→ **DATA FOR PROCESSING**

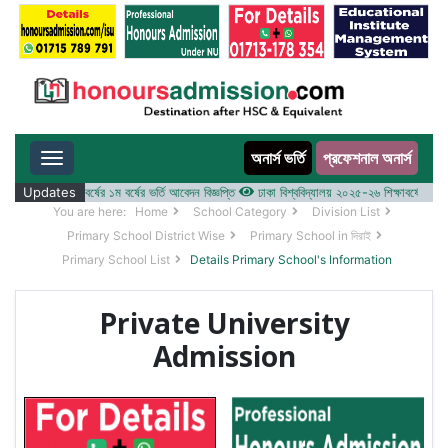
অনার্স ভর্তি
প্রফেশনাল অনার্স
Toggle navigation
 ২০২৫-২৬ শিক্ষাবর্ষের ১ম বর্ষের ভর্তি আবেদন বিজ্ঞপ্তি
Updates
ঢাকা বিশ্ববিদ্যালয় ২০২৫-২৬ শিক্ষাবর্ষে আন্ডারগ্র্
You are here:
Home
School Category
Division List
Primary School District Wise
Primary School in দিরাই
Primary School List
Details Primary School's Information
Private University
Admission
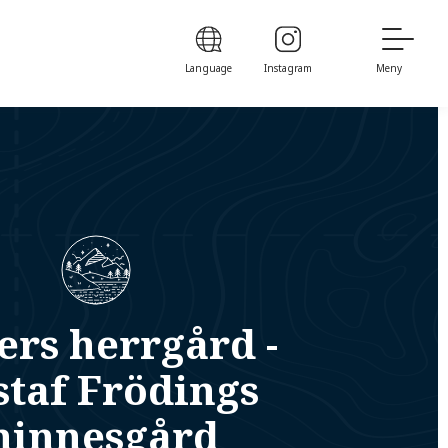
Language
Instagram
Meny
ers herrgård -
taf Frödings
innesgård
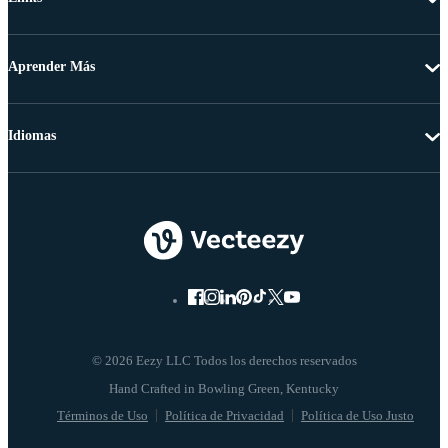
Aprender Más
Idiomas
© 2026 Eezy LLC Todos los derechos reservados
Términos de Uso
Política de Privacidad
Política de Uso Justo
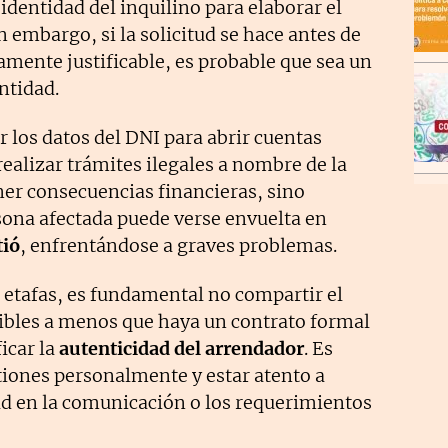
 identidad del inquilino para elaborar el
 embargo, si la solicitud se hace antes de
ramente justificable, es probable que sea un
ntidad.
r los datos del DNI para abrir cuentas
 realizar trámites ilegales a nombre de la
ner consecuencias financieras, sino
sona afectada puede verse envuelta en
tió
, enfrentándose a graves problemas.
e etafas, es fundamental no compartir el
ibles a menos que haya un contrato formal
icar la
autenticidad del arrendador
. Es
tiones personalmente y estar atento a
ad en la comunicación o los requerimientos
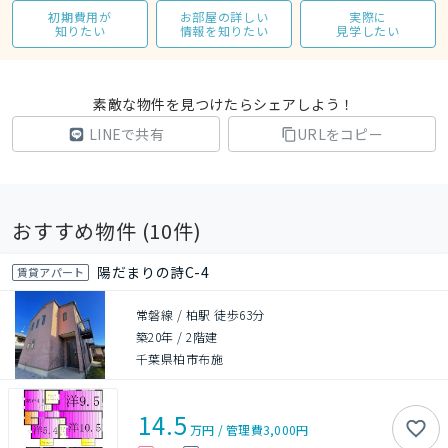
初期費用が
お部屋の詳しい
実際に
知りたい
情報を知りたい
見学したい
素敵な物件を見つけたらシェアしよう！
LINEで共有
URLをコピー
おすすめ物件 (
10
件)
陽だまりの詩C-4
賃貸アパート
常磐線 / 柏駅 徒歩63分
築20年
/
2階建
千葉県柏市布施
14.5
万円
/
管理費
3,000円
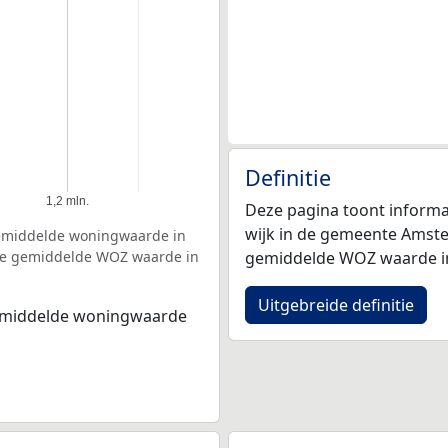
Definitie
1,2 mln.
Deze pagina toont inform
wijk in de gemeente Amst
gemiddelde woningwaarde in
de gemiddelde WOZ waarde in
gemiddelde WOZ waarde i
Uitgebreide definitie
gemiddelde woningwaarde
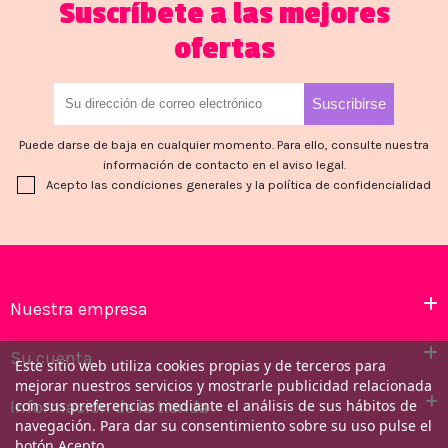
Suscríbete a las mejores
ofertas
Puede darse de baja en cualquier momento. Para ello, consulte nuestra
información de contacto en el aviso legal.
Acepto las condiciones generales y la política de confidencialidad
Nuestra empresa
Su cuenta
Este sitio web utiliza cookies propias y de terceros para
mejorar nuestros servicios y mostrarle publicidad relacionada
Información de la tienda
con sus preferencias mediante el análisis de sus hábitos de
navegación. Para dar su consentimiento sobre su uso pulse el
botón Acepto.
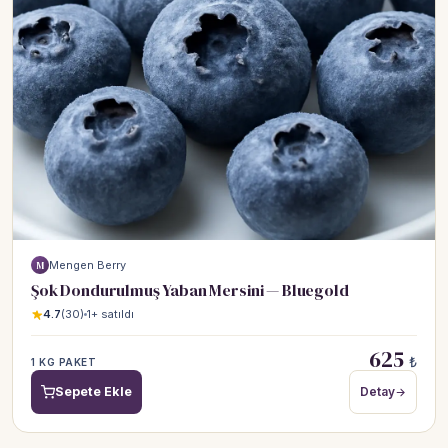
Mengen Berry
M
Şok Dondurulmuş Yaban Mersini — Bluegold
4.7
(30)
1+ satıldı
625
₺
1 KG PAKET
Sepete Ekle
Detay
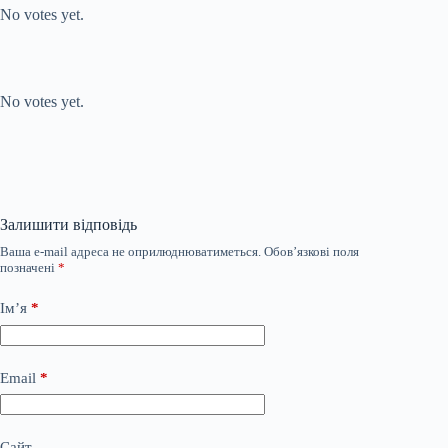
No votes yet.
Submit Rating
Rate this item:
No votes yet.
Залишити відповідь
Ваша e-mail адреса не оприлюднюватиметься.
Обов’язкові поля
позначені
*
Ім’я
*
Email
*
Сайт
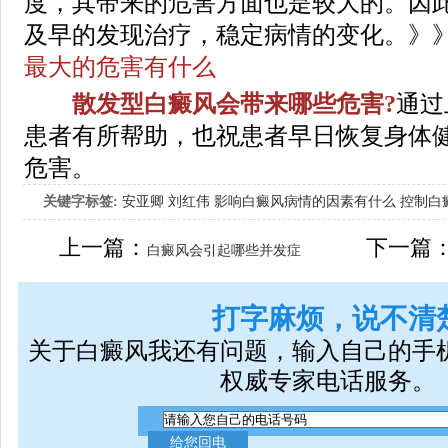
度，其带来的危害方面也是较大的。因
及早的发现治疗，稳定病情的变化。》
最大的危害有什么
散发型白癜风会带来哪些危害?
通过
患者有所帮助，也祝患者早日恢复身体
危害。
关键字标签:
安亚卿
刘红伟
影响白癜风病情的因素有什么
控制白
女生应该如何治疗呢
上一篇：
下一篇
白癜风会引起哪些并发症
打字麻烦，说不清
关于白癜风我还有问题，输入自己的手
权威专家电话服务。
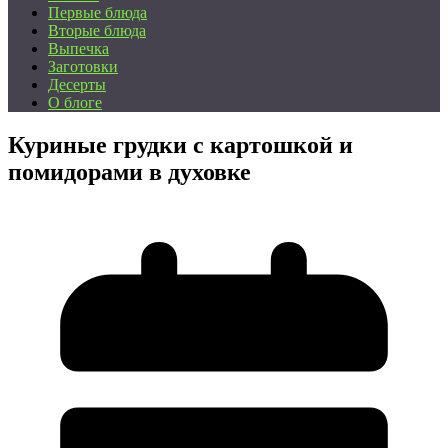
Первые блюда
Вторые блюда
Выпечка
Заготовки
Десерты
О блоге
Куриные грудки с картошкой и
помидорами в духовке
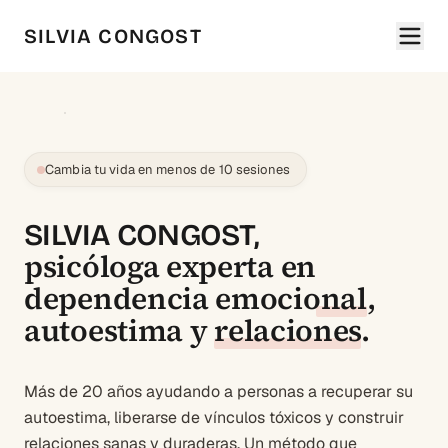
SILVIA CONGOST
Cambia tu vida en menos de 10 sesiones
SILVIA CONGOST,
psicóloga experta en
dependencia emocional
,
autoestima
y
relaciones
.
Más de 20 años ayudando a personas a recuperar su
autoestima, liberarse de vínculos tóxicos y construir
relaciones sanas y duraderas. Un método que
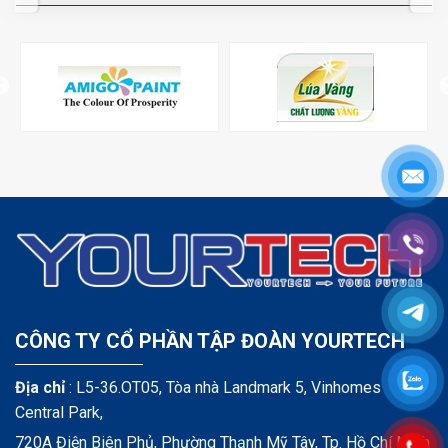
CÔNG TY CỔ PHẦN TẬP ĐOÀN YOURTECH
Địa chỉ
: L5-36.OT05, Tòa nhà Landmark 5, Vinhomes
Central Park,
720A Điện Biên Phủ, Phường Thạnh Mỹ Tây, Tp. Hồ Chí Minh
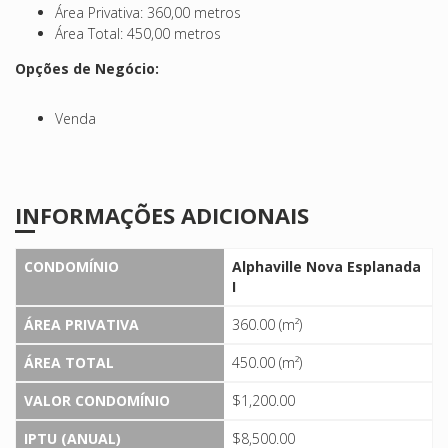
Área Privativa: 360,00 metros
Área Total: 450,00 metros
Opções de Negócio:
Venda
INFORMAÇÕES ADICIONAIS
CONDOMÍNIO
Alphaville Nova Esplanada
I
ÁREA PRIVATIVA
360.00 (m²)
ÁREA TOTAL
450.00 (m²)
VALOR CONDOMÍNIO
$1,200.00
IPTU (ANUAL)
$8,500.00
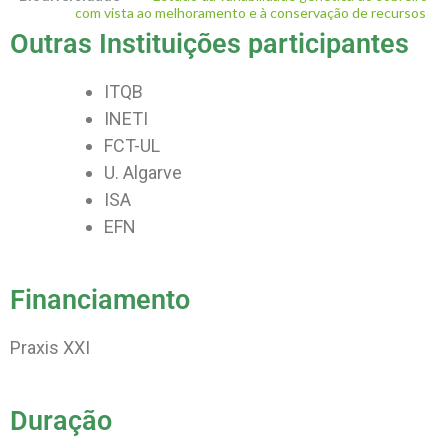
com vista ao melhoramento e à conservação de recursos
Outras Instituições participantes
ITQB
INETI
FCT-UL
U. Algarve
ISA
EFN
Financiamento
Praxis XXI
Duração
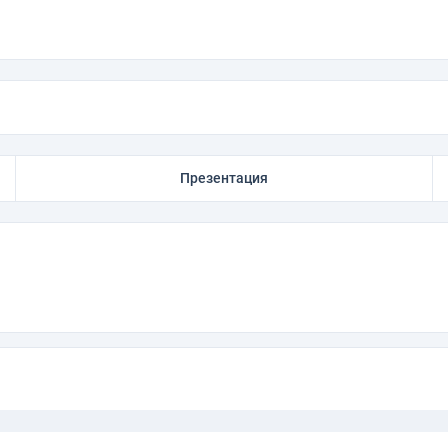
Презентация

→ **THE PROBLEM**
Write out the material above again, word for word, minus its pictures.

→ **RESULT OF THE EXERCISE**
অনার্স ভর্তি
প্রফেশনাল অনার্স
Toggle navigation
 ২০২৫-২৬ শিক্ষাবর্ষের ১ম বর্ষের ভর্তি আবেদন বিজ্ঞপ্তি
Updates
ঢাকা বিশ্ববিদ্যালয় ২০২৫-২৬ শিক্ষাবর্ষে আন্ডারগ্র্
You are here:
Home
School Category
Division List
Primary School District Wise
Primary School in দিরাই
Primary School List
Details Primary School's Information
Private University
Admission
Language
Instagram
Meny
ers herrgård -
taf Frödings
innesgård
Aprender Más
Idiomas
© 2026 Eezy LLC Todos los derechos reservados
Términos de Uso
Política de Privacidad
Política de Uso Justo
 identidad del inquilino para elaborar el
 embargo, si la solicitud se hace antes de
ramente justificable, es probable que sea un
ntidad.
r los datos del DNI para abrir cuentas
 realizar trámites ilegales a nombre de la
ner consecuencias financieras, sino
sona afectada puede verse envuelta en
tió
, enfrentándose a graves problemas.
e etafas, es fundamental no compartir el
ibles a menos que haya un contrato formal
icar la
autenticidad del arrendador
. Es
tiones personalmente y estar atento a
ad en la comunicación o los requerimientos
初期費用が
お部屋の詳しい
実際に
知りたい
情報を知りたい
見学したい
素敵な物件を見つけたらシェアしよう！
LINEで共有
URLをコピー
おすすめ物件 (
10
件)
陽だまりの詩C-4
賃貸アパート
常磐線 / 柏駅 徒歩63分
築20年
/
2階建
千葉県柏市布施
14.5
万円
/
管理費
3,000円
Definitie
1,2 mln.
Deze pagina toont inform
wijk in de gemeente Amst
gemiddelde woningwaarde in
de gemiddelde WOZ waarde in
gemiddelde WOZ waarde i
Uitgebreide definitie
gemiddelde woningwaarde
Suscríbete a las mejores
ofertas
Puede darse de baja en cualquier momento. Para ello, consulte nuestra
información de contacto en el aviso legal.
Acepto las condiciones generales y la política de confidencialidad
Nuestra empresa
Su cuenta
Este sitio web utiliza cookies propias y de terceros para
mejorar nuestros servicios y mostrarle publicidad relacionada
Información de la tienda
con sus preferencias mediante el análisis de sus hábitos de
navegación. Para dar su consentimiento sobre su uso pulse el
botón Acepto.
Mengen Berry
M
Şok Dondurulmuş Yaban Mersini — Bluegold
4.7
(30)
1+ satıldı
625
₺
1 KG PAKET
Sepete Ekle
Detay
No votes yet.
Submit Rating
Rate this item:
No votes yet.
Залишити відповідь
Ваша e-mail адреса не оприлюднюватиметься.
Обов’язкові поля
позначені
*
Ім’я
*
Email
*
Сайт
度，其带来的危害方面也是较大的。因
及早的发现治疗，稳定病情的变化。》
最大的危害有什么
散发型白癜风会带来哪些危害?
通过
患者有所帮助，也祝患者早日恢复身体
危害。
关键字标签:
安亚卿
刘红伟
影响白癜风病情的因素有什么
控制白
女生应该如何治疗呢
上一篇：
下一篇
白癜风会引起哪些并发症
打字麻烦，说不清
关于白癜风我还有问题，输入自己的手
权威专家电话服务。
Первые блюда
Вторые блюда
Выпечка
Заготовки
Десерты
О блоге
Куриные грудки с картошкой и
помидорами в духовке
SILVIA CONGOST
Cambia tu vida en menos de 10 sesiones
SILVIA CONGOST,
psicóloga experta en
dependencia emocional
,
autoestima
y
relaciones
.
Más de 20 años ayudando a personas a recuperar su
autoestima, liberarse de vínculos tóxicos y construir
relaciones sanas y duraderas. Un método que
CÔNG TY CỔ PHẦN TẬP ĐOÀN YOURTECH
Địa chỉ
: L5-36.OT05, Tòa nhà Landmark 5, Vinhomes
Central Park,
720A Điện Biên Phủ, Phường Thạnh Mỹ Tây, Tp. Hồ Chí Minh
Área Privativa: 360,00 metros
Área Total: 450,00 metros
Opções de Negócio:
Venda
INFORMAÇÕES ADICIONAIS
CONDOMÍNIO
Alphaville Nova Esplanada
I
ÁREA PRIVATIVA
360.00 (m²)
ÁREA TOTAL
450.00 (m²)
VALOR CONDOMÍNIO
$1,200.00
IPTU (ANUAL)
$8,500.00
com vista ao melhoramento e à conservação de recursos
Outras Instituições participantes
ITQB
INETI
FCT-UL
U. Algarve
ISA
EFN
Financiamento
Praxis XXI
Duração
Презентация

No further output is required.